Hasso-Plattner-Institut
Prof. Dr. h.c. Hasso Plattner
  
 

Data-Driven Causal Inference Research Seminar

General Information

About this Seminar

In this seminar, we invite students that are interested in working on research-related topics in the area of data-driven causal inference. In particular, we focus on causal structure learning (CSL) in heterogeneous settings as well as on parallel execution strategies for causal structure learning in GPU-accelerated environments. A brief introduction to our research is found on our project page.

Logistics

  • In the first meeting, Tue 04/13/2021 at 9:15, we will present the different research-related topics.
  • The meetings will be held online.

 

Topics

This list of topics is not exhaustive and we are happy to discuss research projects based on your previous experience and personal interests.

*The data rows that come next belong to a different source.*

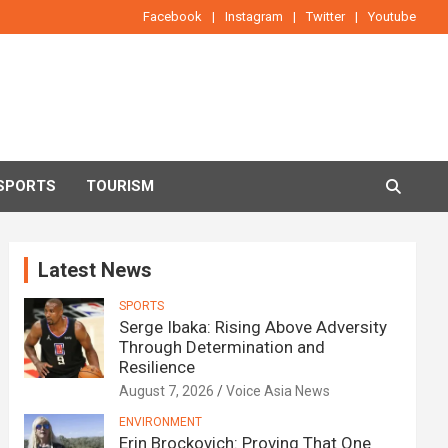
Facebook
Instagram
Twitter
Youtube
SPORTS
TOURISM
Latest News
SPORTS
Serge Ibaka: Rising Above Adversity
Through Determination and
Resilience
August 7, 2026
Voice Asia News
ENVIRONMENT
Erin Brockovich: Proving That One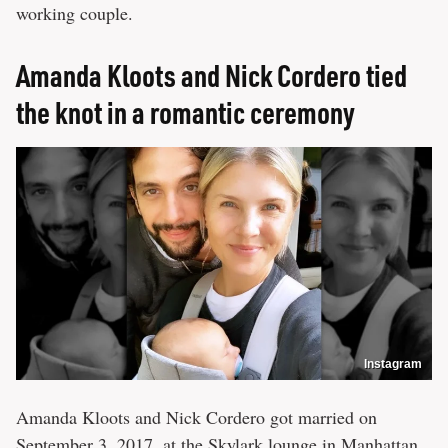
working couple.
Amanda Kloots and Nick Cordero tied
the knot in a romantic ceremony
Instagram
Amanda Kloots and Nick Cordero got married on
September 3, 2017, at the Skylark lounge in Manhattan.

  • Learning causal structures using multi-GPU environments: While causal structure learning can benefit from the execution on a single GPU, it has not been adopted in multi-GPU environments. In this setting, smart task distribution during execution is extremely relevant to avoid any performance bottlenecks, such as page faults or memory thrashing. Hence, a well-designed multi-GPU aware causal structure learning algorithm is required to use the hardware's full potential.
  • Advanced out-of-core GPU-accelerated causal structure learning: For very high dimensional data, the global memory on a single GPU becomes a limiting factor to the execution of causal structure learning algorithms. In this setting out-of-core execution describes the processing of datasets that exceed GPU device memory. Either explicit data management is required or the memory migration unit on a GPU is used to allow out-of-core execution. Develop optimized approaches to improve existing basic out-of-core implementations.
  • Experimental analysis of parallel causal structure learning: There exists a multitude of different approaches and even different implementations for algorithms to learn the causal structures. Based on literature research on parallel causal structure learning approaches, derive and develop an experimental evaluation setup and compare available implementations, with a focus on constraint-based causal structure learning.
  • Evaluation of different methods for CSL within the mixed additive noise model: The omnipresence of heterogeneous data in real-world scenarios currently impedes the application of causal structure learning in practice. This is also due to the uncertainty of the functional relationships within heterogeneous data. As the mixed additive noise model provides the first step towards formalization, it remains to evaluate and compare the quality of different methods for causal structure learning in this setting.
  • Quantifying causal influences in a causal graphical model: While there exist many methods for causal structure learning from observational data, quantifying the causal strength of an edge within the causal graphical model remains a nontrivial question. Based upon recent research that formalizes causal strength based upon an information-theoretic perspective consider a measure within heterogeneous data.

Seminar Schedule

  1. Topics: During the first week of the lecture period, topics will be presented by the instructors and chosen by the participants. The topics can be worked on alone or in groups of two.
  2. Familiarization: The participants are expected to familiarize themselves with the chosen topic and study recent publications that are provided by the instructors.
  3. Midterm Presentations of approximately 20 minutes (15 min. presentation + 5 min. Q&A) will be held half-way through the lecture period.
  4. Project: Afterwards, implementations and evaluations will be conducted while participants receive guidance from the instructors.
  5. Final Presentations of approximately 20 minutes (15 min. presentation + 5 min. Q&A) will be held at the end of the lecture period.
  6. Scientific Report & Peer ReviewIn the end, a scientific report is written, including a peer-review phase among the participants. This report should define the targeted problem, document the selected approach including its implementation, and present a comprehensive evaluation, which is set into the context of related literature.

Preconditions

  • Good knowledge of statistical and mathematical methods
  • Former attendance of the Causal Inference – Theory and Applications in Enterprise Computing lecture or equivalent is beneficial
  • For selected topics knowledge of processing hardware is beneficial

Grading

  • 50 % Project result and presentation
  • 40% Scientific report
  • 10% Personal engagement